**EXERCISE**. Determine the number of lines in the listing that include the string "coordinates"; the reply consists of that number only.

**RECORDS FOR THIS EXERCISE**.
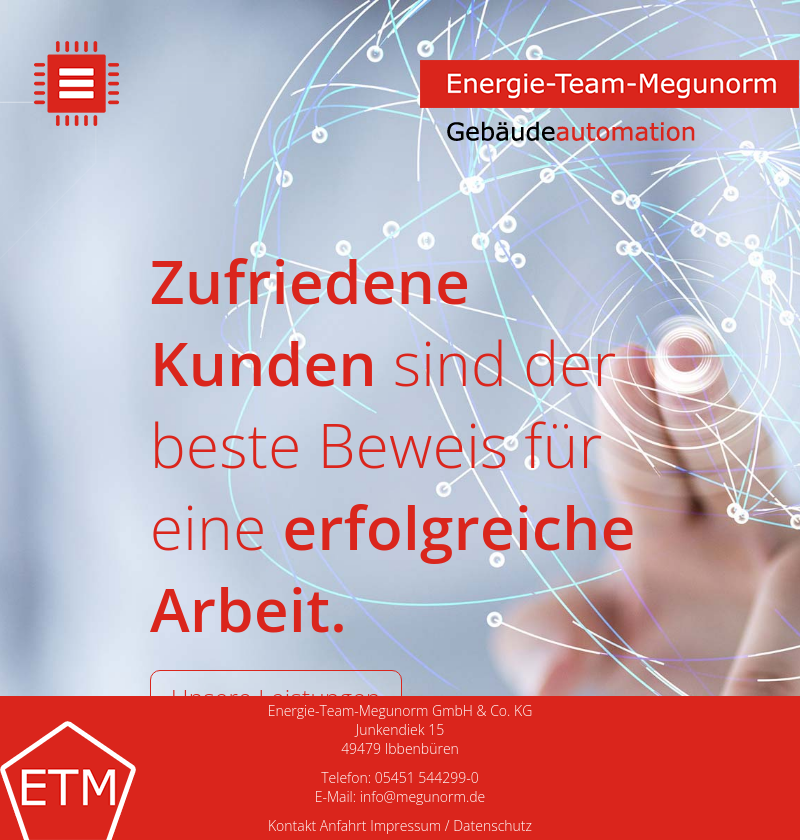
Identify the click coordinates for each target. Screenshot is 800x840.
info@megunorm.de (423, 796)
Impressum (405, 825)
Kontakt (292, 825)
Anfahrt (343, 825)
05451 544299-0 (427, 777)
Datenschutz (492, 825)
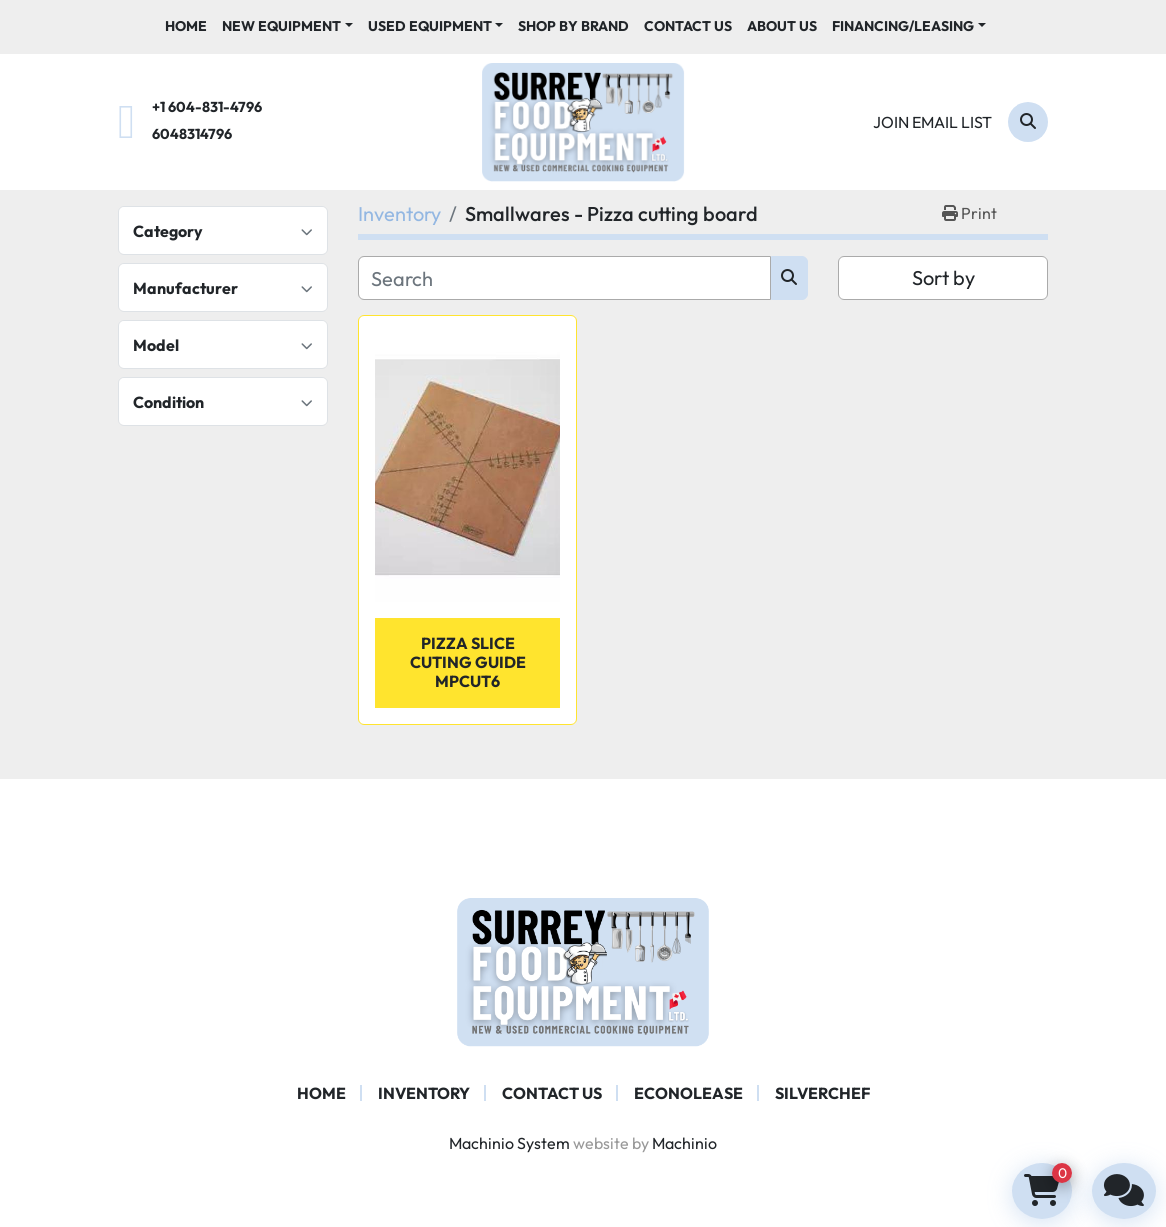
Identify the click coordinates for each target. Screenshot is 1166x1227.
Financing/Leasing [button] (903, 26)
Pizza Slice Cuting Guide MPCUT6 (468, 662)
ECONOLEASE (688, 1093)
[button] (287, 26)
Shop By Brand (573, 26)
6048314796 (192, 134)
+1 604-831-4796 (207, 107)
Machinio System (509, 1143)
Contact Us (688, 26)
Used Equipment (430, 26)
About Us (782, 26)
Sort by (943, 277)
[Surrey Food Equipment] (583, 970)
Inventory (424, 1093)
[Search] (1028, 122)
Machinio (684, 1143)
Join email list (932, 122)
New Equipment (281, 26)
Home (186, 26)
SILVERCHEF (822, 1093)
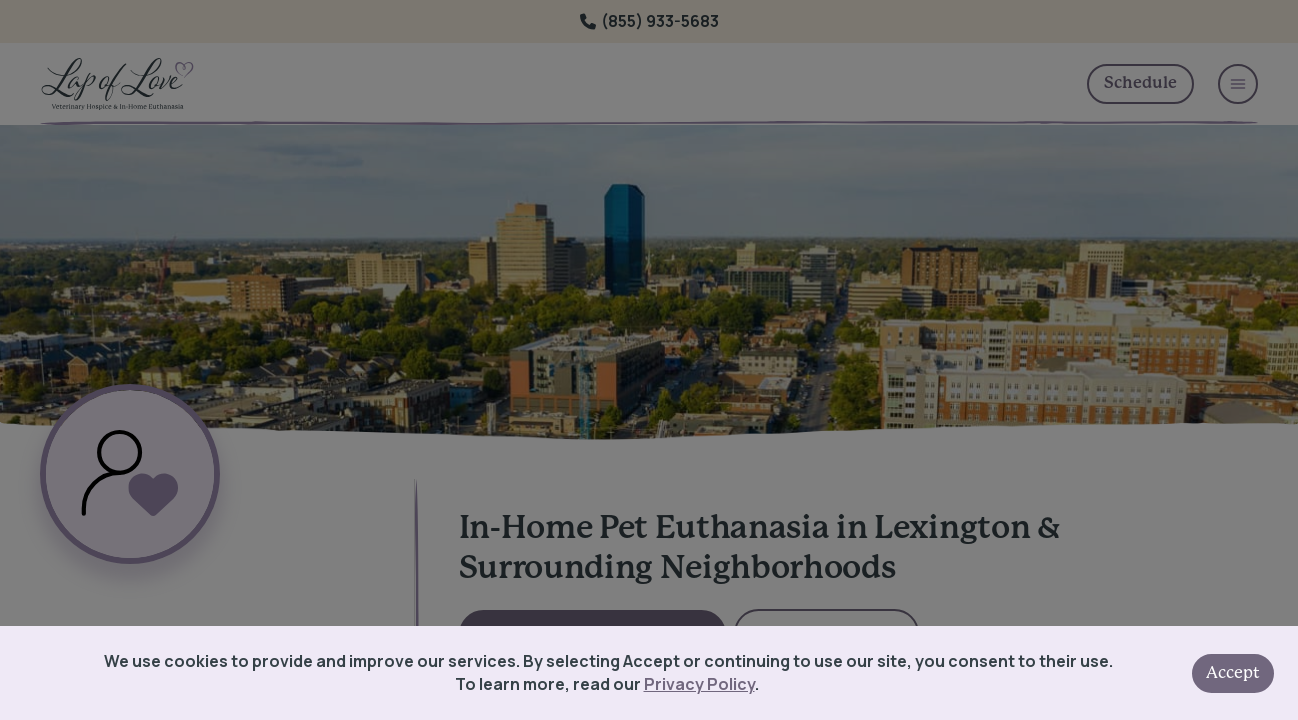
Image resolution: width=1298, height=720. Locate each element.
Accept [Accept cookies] (1233, 673)
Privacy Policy (699, 684)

**WRITTEN SOLUTION**. 2